Aku Memang Seorang Puteri

65 7 2
                                    

   Lapangan kecil setengah basah itu masih dipadati anak-anak yang berlarian  bermandikan lumpur. Tawa bergema disana-sini. Sesekali terdengar pertengkaran. Lalu kembali  terbahak melanjutkan permainan. Satu dua anak yang terjatuh disambut pingkal tawa anak-anak lainnya. Gumpalan lumpur lembab hasil hujan dua hari dua malam beterbangan diudara mencari sasaran yang dimaksud si pelempar.

    Para pengasuh panti sengaja membiarkan mereka bebas melakukan apa saja di lapangan sore ini. Karena hujan dua hari berturut-turut mencuri waktu bermain mereka. Sebenarnya mereka berkumpul di lapangan menantikan pelangi. Tapi tak ada alamat bias cahaya penuh warna itu akan muncul.

    Salah satu anak terlihat memisahkan diri disisi lapangan. Berjongkok memegangi bilah kotor penuh lumpur. Melukis garis-garis tak beraturan ditanah lembab diiringi senandung yang tak jelas apa liriknya. Ia melepaskan sendal, menata sedemikian rupa lalu mendudukinya. Kedua kaki telanjangnya kini terjulur kedepan. Tangan mungilnya masih sibuk melukis garis yang semakin tak berpola. Sesekali menyingkirkan rambut ikal yang tertiup angin dari wajah bulatnya. Ia tak mempedulikan sekitar. Bahkan saat lukisan garisnya rusak terkena lemparan bola, ia hanya berdiri menatap kumpulan anak laki-laki dilapangan. Mengambil bola yang sekarang ada dihadapannya. Lalu membuangnya jauh-jauh ke luar lapangan. Dan kembali menekuni karyanya.

    ...

    Suster Mia mendekati gadis kecil itu. Ikut berjongkok disampingnya. Memperhatikan lukisan yang sedari tadi ditekuni tangan dekil itu.

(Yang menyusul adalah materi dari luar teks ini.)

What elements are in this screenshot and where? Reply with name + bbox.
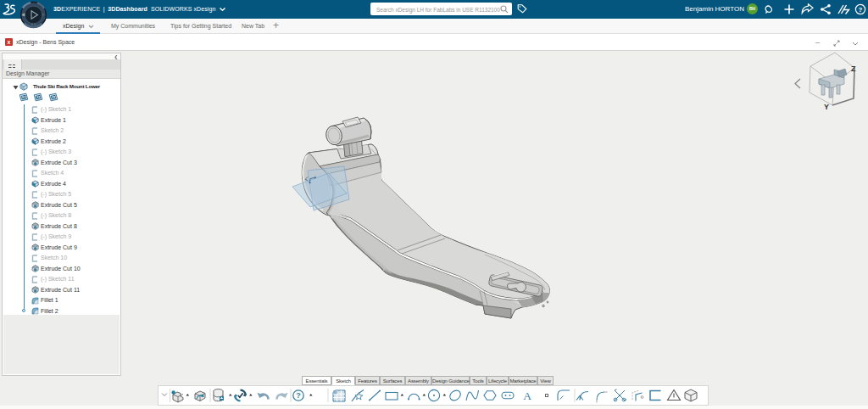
svg-text:YZ: YZ <box>36 96 41 99</box>
svg-text:?: ? <box>859 6 863 14</box>
svg-text:Z: Z <box>851 64 856 73</box>
svg-text:?: ? <box>296 391 301 400</box>
svg-text:A: A <box>523 389 531 402</box>
svg-text:XY: XY <box>22 96 26 99</box>
svg-text:ZX: ZX <box>52 96 56 99</box>
svg-text:Y: Y <box>824 103 829 111</box>
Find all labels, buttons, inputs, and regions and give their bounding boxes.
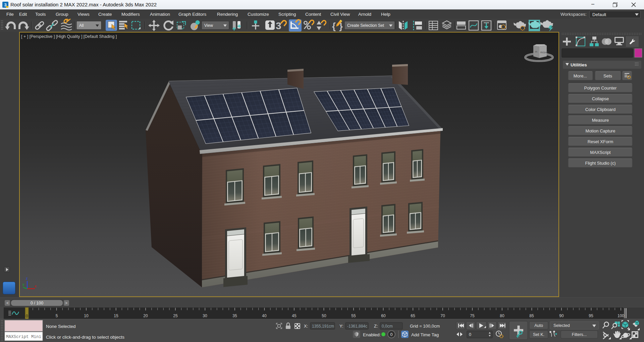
svg-text:15: 15 <box>114 314 118 318</box>
svg-text:Grid = 100,0cm: Grid = 100,0cm <box>410 324 440 329</box>
svg-text:Click or click-and-drag to sel: Click or click-and-drag to select object… <box>46 335 124 340</box>
svg-text:IN: IN <box>535 51 537 53</box>
svg-text:85: 85 <box>529 314 534 318</box>
svg-text:70: 70 <box>440 314 445 318</box>
svg-text:Set K.: Set K. <box>533 332 544 337</box>
svg-text:0 / 100: 0 / 100 <box>31 301 43 305</box>
svg-text:0: 0 <box>469 332 471 337</box>
svg-text:Selected: Selected <box>553 323 570 328</box>
svg-text:Utilities: Utilities <box>571 62 587 67</box>
svg-text:More...: More... <box>574 73 587 78</box>
svg-text:Reset XForm: Reset XForm <box>588 139 613 144</box>
svg-text:3: 3 <box>276 20 281 31</box>
svg-text:0,0cm: 0,0cm <box>382 324 393 329</box>
svg-text:55: 55 <box>351 314 356 318</box>
svg-text:x: x <box>35 284 37 288</box>
svg-text:100: 100 <box>618 314 624 318</box>
svg-text:Measure: Measure <box>592 118 609 123</box>
svg-text:45: 45 <box>292 314 297 318</box>
svg-text:[ + ] [Perspective ] [High Qua: [ + ] [Perspective ] [High Quality ] [De… <box>21 34 117 39</box>
svg-text:Create Selection Set: Create Selection Set <box>347 23 384 28</box>
svg-text:65: 65 <box>411 314 415 318</box>
svg-text:Filters...: Filters... <box>572 332 587 337</box>
svg-text:75: 75 <box>470 314 475 318</box>
svg-text:60: 60 <box>381 314 386 318</box>
svg-text:X:: X: <box>304 324 308 329</box>
svg-text:10: 10 <box>84 314 89 318</box>
svg-text:Y:: Y: <box>339 324 343 329</box>
svg-text:35: 35 <box>232 314 237 318</box>
svg-text:MAXScript Mini: MAXScript Mini <box>6 335 41 339</box>
svg-text:Z:: Z: <box>374 324 378 329</box>
svg-text:RIGHT: RIGHT <box>540 51 548 54</box>
svg-text:90: 90 <box>559 314 564 318</box>
svg-text:40: 40 <box>262 314 267 318</box>
svg-text:Sets: Sets <box>603 73 612 78</box>
svg-text:{: { <box>332 21 336 31</box>
svg-text:Enabled:: Enabled: <box>363 332 381 337</box>
svg-text:>: > <box>65 301 67 305</box>
svg-text:Collapse: Collapse <box>592 96 609 101</box>
svg-text:0: 0 <box>26 314 28 319</box>
svg-text:Polygon Counter: Polygon Counter <box>584 86 617 91</box>
svg-text:Auto: Auto <box>534 323 543 328</box>
svg-text:y: y <box>22 282 24 286</box>
svg-text:Flight Studio (c): Flight Studio (c) <box>585 161 615 166</box>
svg-text:95: 95 <box>589 314 593 318</box>
svg-text:5: 5 <box>56 314 58 318</box>
svg-text:25: 25 <box>173 314 178 318</box>
svg-text:All: All <box>79 23 84 28</box>
svg-text:None Selected: None Selected <box>46 324 76 329</box>
svg-text:20: 20 <box>143 314 148 318</box>
svg-text:Motion Capture: Motion Capture <box>586 128 615 133</box>
svg-text:Color Clipboard: Color Clipboard <box>585 107 615 112</box>
svg-text:80: 80 <box>500 314 504 318</box>
svg-text:<: < <box>6 301 9 305</box>
svg-text:Add Time Tag: Add Time Tag <box>411 332 439 337</box>
svg-text:MAXScript: MAXScript <box>590 150 611 155</box>
svg-text:50: 50 <box>322 314 326 318</box>
svg-text:30: 30 <box>203 314 207 318</box>
svg-text:z: z <box>26 276 28 280</box>
svg-text:0: 0 <box>390 332 393 337</box>
svg-text:View: View <box>204 23 213 28</box>
svg-text:1355,191cm: 1355,191cm <box>312 324 334 329</box>
svg-text:-1361,884c: -1361,884c <box>347 324 367 329</box>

"Puteri gak ikut main sama teman-teman?"

"Enggak, Suster"

"Puteri lagi ngapain memangnya?"

"Puteri lagi bikin istana. Tuh, suster liat kan?"

Jawabnya sambil memajukan bibir, menunjuk lukisan didepannya.

"Oooohhh istana toh. Istana buat siapa?"

"Buat Puteri suster, puteri kan memang puteri. Kata Suster Susi, puteri seharusnya tinggal di istana".

Suster Mia sabar mendengarkan ocehan gadis kecil yang kini telah berpindah ke pangkuannya. Hingga azan maghrib menyadarkan mereka. Senja sudah beranjak.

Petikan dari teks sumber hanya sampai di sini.